The 5.18 change also randomizes each hash separately, instead of all hashes together, which may help to make the above attack harder to do.

see http://perldoc.perl.org/perlsec.html#Algorithmic-Complexity-Attacks

the link at the bottom is broken try https://www.usenix.org/conference/12th-usenix-security-symposium/denial-service-algorithmic-complexity-attacks

There is a talk from C3 inspired by the first such change all the way back in 5.8.1 (2003), and how after almost ten years after the problem was first found, it was still in other languages.

see https://lwn.net/Articles/474912/ for that, There is a video, but I can’t find it right now.

Hi John!

Out of curiosity: I wonder, what are your thoughts on the following (Mersenne Twister seeding pitfalls): http://www.pcg-random.org/posts/cpp-seeding-surprises.html

I would recommend _not_ using subsequent seed values for multiple threads.

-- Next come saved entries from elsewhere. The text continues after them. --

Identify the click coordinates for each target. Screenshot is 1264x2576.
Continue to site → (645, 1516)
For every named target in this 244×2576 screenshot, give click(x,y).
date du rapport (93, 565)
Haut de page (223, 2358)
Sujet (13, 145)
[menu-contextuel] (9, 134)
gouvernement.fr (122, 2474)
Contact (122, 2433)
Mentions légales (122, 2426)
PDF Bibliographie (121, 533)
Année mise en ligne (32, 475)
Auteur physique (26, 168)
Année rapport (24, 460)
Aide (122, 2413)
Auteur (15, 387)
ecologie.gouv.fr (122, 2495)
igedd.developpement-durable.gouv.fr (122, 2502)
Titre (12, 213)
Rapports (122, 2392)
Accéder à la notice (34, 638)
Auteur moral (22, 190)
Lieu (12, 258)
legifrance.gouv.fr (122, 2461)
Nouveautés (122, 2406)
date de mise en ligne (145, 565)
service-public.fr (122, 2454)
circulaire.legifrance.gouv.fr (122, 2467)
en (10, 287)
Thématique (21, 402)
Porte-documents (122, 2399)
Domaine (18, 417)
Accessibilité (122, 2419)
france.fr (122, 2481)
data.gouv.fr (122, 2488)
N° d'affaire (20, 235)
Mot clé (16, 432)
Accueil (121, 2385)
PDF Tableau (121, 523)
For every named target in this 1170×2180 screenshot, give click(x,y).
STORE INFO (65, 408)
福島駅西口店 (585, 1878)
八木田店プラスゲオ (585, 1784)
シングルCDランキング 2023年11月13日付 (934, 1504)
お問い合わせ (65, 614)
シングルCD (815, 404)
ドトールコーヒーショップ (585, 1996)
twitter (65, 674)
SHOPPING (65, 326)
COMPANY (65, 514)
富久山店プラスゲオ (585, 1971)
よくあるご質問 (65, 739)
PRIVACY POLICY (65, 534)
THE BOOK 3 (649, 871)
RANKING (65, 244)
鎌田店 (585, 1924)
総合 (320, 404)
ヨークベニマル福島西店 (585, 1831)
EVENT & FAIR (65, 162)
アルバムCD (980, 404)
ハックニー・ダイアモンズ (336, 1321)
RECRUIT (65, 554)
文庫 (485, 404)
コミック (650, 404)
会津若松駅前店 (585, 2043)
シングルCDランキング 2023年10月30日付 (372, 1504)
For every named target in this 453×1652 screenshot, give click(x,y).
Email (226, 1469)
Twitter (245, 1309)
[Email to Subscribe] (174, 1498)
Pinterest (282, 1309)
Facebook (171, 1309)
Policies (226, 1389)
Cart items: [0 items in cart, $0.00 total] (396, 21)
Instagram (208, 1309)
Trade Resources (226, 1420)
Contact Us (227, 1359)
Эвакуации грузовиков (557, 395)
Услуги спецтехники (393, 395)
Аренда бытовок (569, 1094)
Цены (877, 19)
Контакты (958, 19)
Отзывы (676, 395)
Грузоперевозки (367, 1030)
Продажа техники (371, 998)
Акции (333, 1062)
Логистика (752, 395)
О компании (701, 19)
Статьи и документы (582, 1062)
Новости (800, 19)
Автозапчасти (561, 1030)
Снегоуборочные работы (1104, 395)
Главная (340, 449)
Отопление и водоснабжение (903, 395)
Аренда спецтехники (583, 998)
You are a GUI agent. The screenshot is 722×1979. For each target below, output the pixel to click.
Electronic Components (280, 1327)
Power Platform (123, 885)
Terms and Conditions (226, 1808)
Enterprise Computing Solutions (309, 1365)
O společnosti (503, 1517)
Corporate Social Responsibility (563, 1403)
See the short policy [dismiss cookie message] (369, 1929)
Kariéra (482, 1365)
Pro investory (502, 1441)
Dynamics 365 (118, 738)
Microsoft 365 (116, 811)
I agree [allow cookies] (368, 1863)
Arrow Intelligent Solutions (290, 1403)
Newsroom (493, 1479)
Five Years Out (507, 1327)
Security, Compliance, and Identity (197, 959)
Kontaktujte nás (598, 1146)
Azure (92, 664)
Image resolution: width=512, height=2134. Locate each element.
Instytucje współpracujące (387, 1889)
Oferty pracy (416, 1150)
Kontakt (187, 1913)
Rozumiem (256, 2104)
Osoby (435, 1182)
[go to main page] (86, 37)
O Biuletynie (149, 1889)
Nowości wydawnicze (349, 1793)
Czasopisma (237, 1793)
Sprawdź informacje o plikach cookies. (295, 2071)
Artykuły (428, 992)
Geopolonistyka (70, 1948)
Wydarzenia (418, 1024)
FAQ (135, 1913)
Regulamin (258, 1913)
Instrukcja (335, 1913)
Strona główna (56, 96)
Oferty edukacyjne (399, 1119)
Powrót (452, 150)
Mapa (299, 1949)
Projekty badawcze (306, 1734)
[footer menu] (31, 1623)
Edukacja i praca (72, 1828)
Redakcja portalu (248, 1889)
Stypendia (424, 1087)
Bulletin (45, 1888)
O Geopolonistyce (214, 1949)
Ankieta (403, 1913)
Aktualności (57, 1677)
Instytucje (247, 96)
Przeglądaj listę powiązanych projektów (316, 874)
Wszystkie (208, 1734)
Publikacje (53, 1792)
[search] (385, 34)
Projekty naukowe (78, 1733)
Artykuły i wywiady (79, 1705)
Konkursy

This is not guaranteed to work (although it might), whereas sampling random seed values _without replacement_ should always work. I wrote a small post about this in RPubs: http://rpubs.com/Jouni_Helske/225931

Your random sampling without replacement could conceivably produce consecutive seeds, so I don’t see how the former could be guaranteed to work but not the latter.

Oh yeah, fair point, I completely forgot to think about that. Still, I’d argue that the effect of having few unlucky threads with consecutive seeds is better than all being consecutively seeded.

Of course from a practical perspective (when you actually do something with the random variables) using a latest Mersenne-Twister with consecutive seeds is probably good enough, and actually when I checked the same example using std::mt19937 in C++ I saw no autocorrelations at all. The implementation used in R seems to be the older one where it is known that there exists some problems with seeding.

But thank you for the blog post and reply, this got me thinking about the seeding more (/too?) carefully!